Trained on a quite large collection and a lot of different concepts, the main one being women lying on their back showing their asshole. Regularization data were also mixed in to prevent bias.
The model seems to perform well in a wide variety of scenes and has the potential to perform well in much more tasks than the one it was intended for.
Works for T2V as well as I2V.
Training/Dataset parameters
259 * 512x512 videos of 3 seconds.
189 * 1024x1024 images.
Rank 128.
18 epochs on the high noise.
22 epochs on the low noise.
Higher repeats on concepts with less data.

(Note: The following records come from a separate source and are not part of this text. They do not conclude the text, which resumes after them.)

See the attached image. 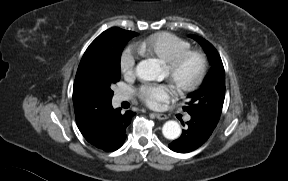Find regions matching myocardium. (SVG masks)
Instances as JSON below:
<instances>
[{
	"mask_svg": "<svg viewBox=\"0 0 288 181\" xmlns=\"http://www.w3.org/2000/svg\"><path fill=\"white\" fill-rule=\"evenodd\" d=\"M196 58L199 62V69L197 75L187 83L176 84L181 92H190L196 89L205 79L208 70V59L204 52L196 49H188L179 53L171 60L165 62V67L168 71L170 79H173L177 70L189 58Z\"/></svg>",
	"mask_w": 288,
	"mask_h": 181,
	"instance_id": "myocardium-1",
	"label": "myocardium"
}]
</instances>
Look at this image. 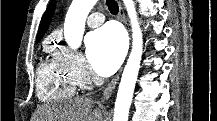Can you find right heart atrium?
I'll use <instances>...</instances> for the list:
<instances>
[{"label": "right heart atrium", "instance_id": "obj_1", "mask_svg": "<svg viewBox=\"0 0 217 121\" xmlns=\"http://www.w3.org/2000/svg\"><path fill=\"white\" fill-rule=\"evenodd\" d=\"M59 59L68 68L70 74L76 80L78 85L86 87L89 83H91L93 77L81 57L75 55L67 49L62 48Z\"/></svg>", "mask_w": 217, "mask_h": 121}]
</instances>
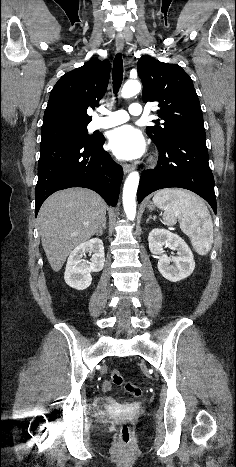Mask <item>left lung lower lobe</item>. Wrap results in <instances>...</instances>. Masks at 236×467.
<instances>
[{
    "label": "left lung lower lobe",
    "mask_w": 236,
    "mask_h": 467,
    "mask_svg": "<svg viewBox=\"0 0 236 467\" xmlns=\"http://www.w3.org/2000/svg\"><path fill=\"white\" fill-rule=\"evenodd\" d=\"M159 160L153 170L142 172L137 199L163 188L179 187L204 198L216 213L214 177L208 163L205 131L182 132L157 145Z\"/></svg>",
    "instance_id": "0a47b994"
}]
</instances>
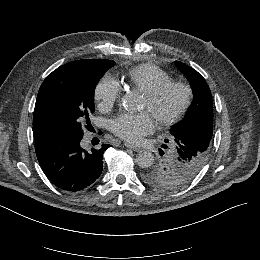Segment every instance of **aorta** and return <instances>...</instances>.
I'll use <instances>...</instances> for the list:
<instances>
[{"label": "aorta", "instance_id": "1", "mask_svg": "<svg viewBox=\"0 0 260 260\" xmlns=\"http://www.w3.org/2000/svg\"><path fill=\"white\" fill-rule=\"evenodd\" d=\"M122 105L126 110H136L137 109V101L136 98L132 95H125L122 99ZM154 162V156L152 153L143 151L137 154L136 163L141 168H148Z\"/></svg>", "mask_w": 260, "mask_h": 260}]
</instances>
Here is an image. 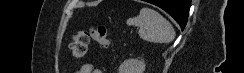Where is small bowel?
Returning a JSON list of instances; mask_svg holds the SVG:
<instances>
[{"label": "small bowel", "instance_id": "small-bowel-1", "mask_svg": "<svg viewBox=\"0 0 244 73\" xmlns=\"http://www.w3.org/2000/svg\"><path fill=\"white\" fill-rule=\"evenodd\" d=\"M77 73H102L99 69H96L92 64L86 63L81 66Z\"/></svg>", "mask_w": 244, "mask_h": 73}]
</instances>
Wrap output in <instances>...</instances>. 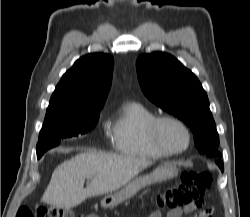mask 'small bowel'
Returning <instances> with one entry per match:
<instances>
[{
  "instance_id": "small-bowel-1",
  "label": "small bowel",
  "mask_w": 250,
  "mask_h": 217,
  "mask_svg": "<svg viewBox=\"0 0 250 217\" xmlns=\"http://www.w3.org/2000/svg\"><path fill=\"white\" fill-rule=\"evenodd\" d=\"M199 211V208L188 206L184 210L182 209H174L171 210L168 214V217H182L183 213L186 214H193V217H210V214L208 212H197ZM149 217H162V213L158 210L153 211Z\"/></svg>"
}]
</instances>
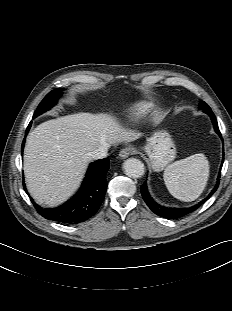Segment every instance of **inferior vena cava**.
I'll return each mask as SVG.
<instances>
[{
  "label": "inferior vena cava",
  "mask_w": 232,
  "mask_h": 311,
  "mask_svg": "<svg viewBox=\"0 0 232 311\" xmlns=\"http://www.w3.org/2000/svg\"><path fill=\"white\" fill-rule=\"evenodd\" d=\"M107 151H108V146H100L99 148L90 152L89 159L97 160V159L105 158L108 155Z\"/></svg>",
  "instance_id": "inferior-vena-cava-1"
}]
</instances>
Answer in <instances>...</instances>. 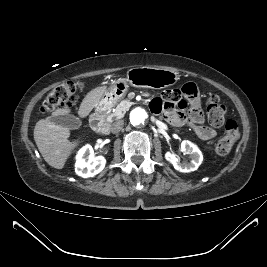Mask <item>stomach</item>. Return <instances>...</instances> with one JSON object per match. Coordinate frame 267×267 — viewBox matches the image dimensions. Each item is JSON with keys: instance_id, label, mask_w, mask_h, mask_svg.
Returning a JSON list of instances; mask_svg holds the SVG:
<instances>
[{"instance_id": "1", "label": "stomach", "mask_w": 267, "mask_h": 267, "mask_svg": "<svg viewBox=\"0 0 267 267\" xmlns=\"http://www.w3.org/2000/svg\"><path fill=\"white\" fill-rule=\"evenodd\" d=\"M179 78V73L171 70L145 66L133 67L127 71L126 78L115 79L105 90L95 105V111L102 113L111 109L126 95L130 86L162 89L174 85Z\"/></svg>"}]
</instances>
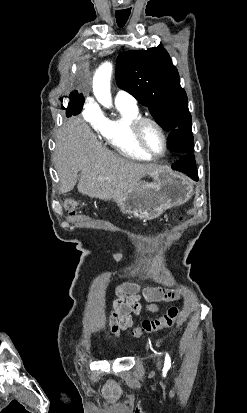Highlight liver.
Listing matches in <instances>:
<instances>
[{
  "mask_svg": "<svg viewBox=\"0 0 247 413\" xmlns=\"http://www.w3.org/2000/svg\"><path fill=\"white\" fill-rule=\"evenodd\" d=\"M55 168L61 194L74 188L78 170H81L77 184L79 192L104 200H116L145 174L160 166L135 162L116 154L100 142L84 118L73 116L57 132Z\"/></svg>",
  "mask_w": 247,
  "mask_h": 413,
  "instance_id": "obj_1",
  "label": "liver"
}]
</instances>
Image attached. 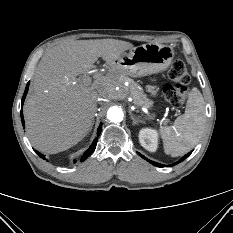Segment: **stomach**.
<instances>
[{
    "instance_id": "1",
    "label": "stomach",
    "mask_w": 233,
    "mask_h": 233,
    "mask_svg": "<svg viewBox=\"0 0 233 233\" xmlns=\"http://www.w3.org/2000/svg\"><path fill=\"white\" fill-rule=\"evenodd\" d=\"M174 57L171 46L148 43L123 53L111 67L132 77H141L159 73L168 68Z\"/></svg>"
}]
</instances>
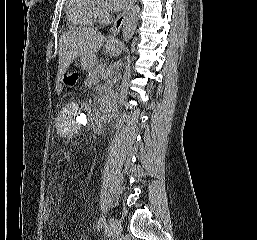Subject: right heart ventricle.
I'll return each mask as SVG.
<instances>
[{"mask_svg":"<svg viewBox=\"0 0 257 240\" xmlns=\"http://www.w3.org/2000/svg\"><path fill=\"white\" fill-rule=\"evenodd\" d=\"M97 0H66L69 22L74 26L91 27L99 22Z\"/></svg>","mask_w":257,"mask_h":240,"instance_id":"1","label":"right heart ventricle"}]
</instances>
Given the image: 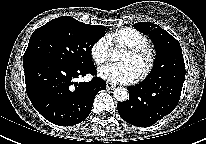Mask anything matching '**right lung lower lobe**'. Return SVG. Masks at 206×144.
Here are the masks:
<instances>
[{
  "label": "right lung lower lobe",
  "mask_w": 206,
  "mask_h": 144,
  "mask_svg": "<svg viewBox=\"0 0 206 144\" xmlns=\"http://www.w3.org/2000/svg\"><path fill=\"white\" fill-rule=\"evenodd\" d=\"M23 67L31 103L45 119L59 126L76 125L86 119L97 92L106 89V82L99 77L89 82H74L86 74L96 75L94 63L73 67L30 58L23 60Z\"/></svg>",
  "instance_id": "obj_1"
}]
</instances>
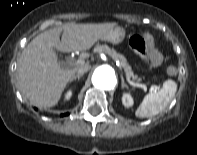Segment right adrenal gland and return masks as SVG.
Listing matches in <instances>:
<instances>
[{
    "label": "right adrenal gland",
    "instance_id": "obj_1",
    "mask_svg": "<svg viewBox=\"0 0 197 155\" xmlns=\"http://www.w3.org/2000/svg\"><path fill=\"white\" fill-rule=\"evenodd\" d=\"M81 77H82V75H76V76L73 77V79L70 82H72V81H74L76 79L79 80Z\"/></svg>",
    "mask_w": 197,
    "mask_h": 155
}]
</instances>
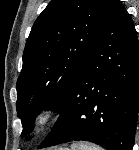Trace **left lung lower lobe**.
<instances>
[{"label": "left lung lower lobe", "mask_w": 139, "mask_h": 150, "mask_svg": "<svg viewBox=\"0 0 139 150\" xmlns=\"http://www.w3.org/2000/svg\"><path fill=\"white\" fill-rule=\"evenodd\" d=\"M45 148L85 140L107 150H132L139 114V42L120 0L73 82Z\"/></svg>", "instance_id": "0a47b994"}]
</instances>
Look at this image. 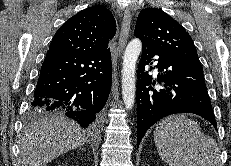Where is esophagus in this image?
<instances>
[{"mask_svg": "<svg viewBox=\"0 0 231 166\" xmlns=\"http://www.w3.org/2000/svg\"><path fill=\"white\" fill-rule=\"evenodd\" d=\"M130 24H131V15H130L129 8H127V10L125 11L124 17H123V22H122L121 31H120L119 40H118L119 53L123 52L127 44L129 31H130Z\"/></svg>", "mask_w": 231, "mask_h": 166, "instance_id": "34e87169", "label": "esophagus"}]
</instances>
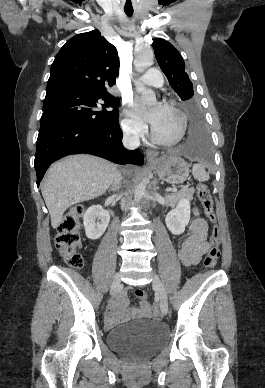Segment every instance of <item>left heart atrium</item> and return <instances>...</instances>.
I'll list each match as a JSON object with an SVG mask.
<instances>
[{
	"mask_svg": "<svg viewBox=\"0 0 265 388\" xmlns=\"http://www.w3.org/2000/svg\"><path fill=\"white\" fill-rule=\"evenodd\" d=\"M163 107L158 105L152 110L146 111L143 109L141 101L137 100L135 102V112L139 118L148 120L149 122L156 124L160 118Z\"/></svg>",
	"mask_w": 265,
	"mask_h": 388,
	"instance_id": "39dd6f15",
	"label": "left heart atrium"
}]
</instances>
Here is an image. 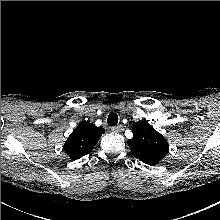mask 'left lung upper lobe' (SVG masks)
<instances>
[{
	"mask_svg": "<svg viewBox=\"0 0 220 220\" xmlns=\"http://www.w3.org/2000/svg\"><path fill=\"white\" fill-rule=\"evenodd\" d=\"M133 138L128 140L131 153L135 158L149 165H156L168 153V142L146 121L132 125Z\"/></svg>",
	"mask_w": 220,
	"mask_h": 220,
	"instance_id": "1",
	"label": "left lung upper lobe"
}]
</instances>
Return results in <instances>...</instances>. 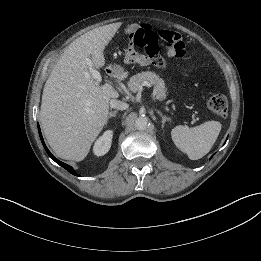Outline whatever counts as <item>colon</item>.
<instances>
[{"instance_id": "colon-1", "label": "colon", "mask_w": 261, "mask_h": 261, "mask_svg": "<svg viewBox=\"0 0 261 261\" xmlns=\"http://www.w3.org/2000/svg\"><path fill=\"white\" fill-rule=\"evenodd\" d=\"M126 29L132 44L144 49L149 62L158 68L165 67V61L160 55L158 37L176 56L182 57L185 54L184 43L179 34L172 32L169 28L152 26L149 19L142 20L140 25L129 23ZM208 108L219 117H225L228 114V102L222 95L212 96L208 100Z\"/></svg>"}]
</instances>
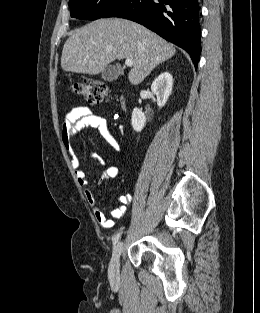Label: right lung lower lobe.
Segmentation results:
<instances>
[{
    "label": "right lung lower lobe",
    "mask_w": 260,
    "mask_h": 313,
    "mask_svg": "<svg viewBox=\"0 0 260 313\" xmlns=\"http://www.w3.org/2000/svg\"><path fill=\"white\" fill-rule=\"evenodd\" d=\"M198 0H122L105 17L126 18L185 49L197 67L200 46Z\"/></svg>",
    "instance_id": "98d812e1"
}]
</instances>
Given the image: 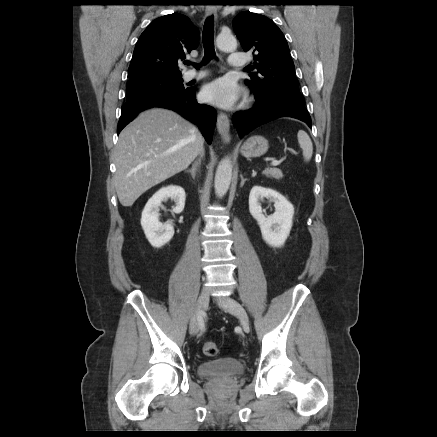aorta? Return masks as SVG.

Learning rates started at 0.0001 for both, and the last ~20% of training ran at about 0.00002.
Videos were sliced and cropped using a custom tool I wrote.
Captioning:
Qwen2.5-VL was used for the initial captioning.
The system prompt was adapted for each different concept to provide the model with a context and instructions on what to look for.
Manually reviewed with minor corrections.
Trained using diffusion-pipe on a single 5090.
What it what trained on:
Women in piledriver position
Spreading her buttocks with own hands
Viewer spreading her buttocks
Close-up of vaginas from under
Penis anal insertion
Penis anal pull-out
Penis anal thrusting
Side views
POV views
A variety of pubic hairiness, but I am somehow still unable to control it
Ejaculation, but hard to control
Faces were mostly cut out of frame to minimize character bleeding
What it cannot do:
Do NOT expect good results on standing poses. There is none in the dataset.
See the prompts associated with the samples.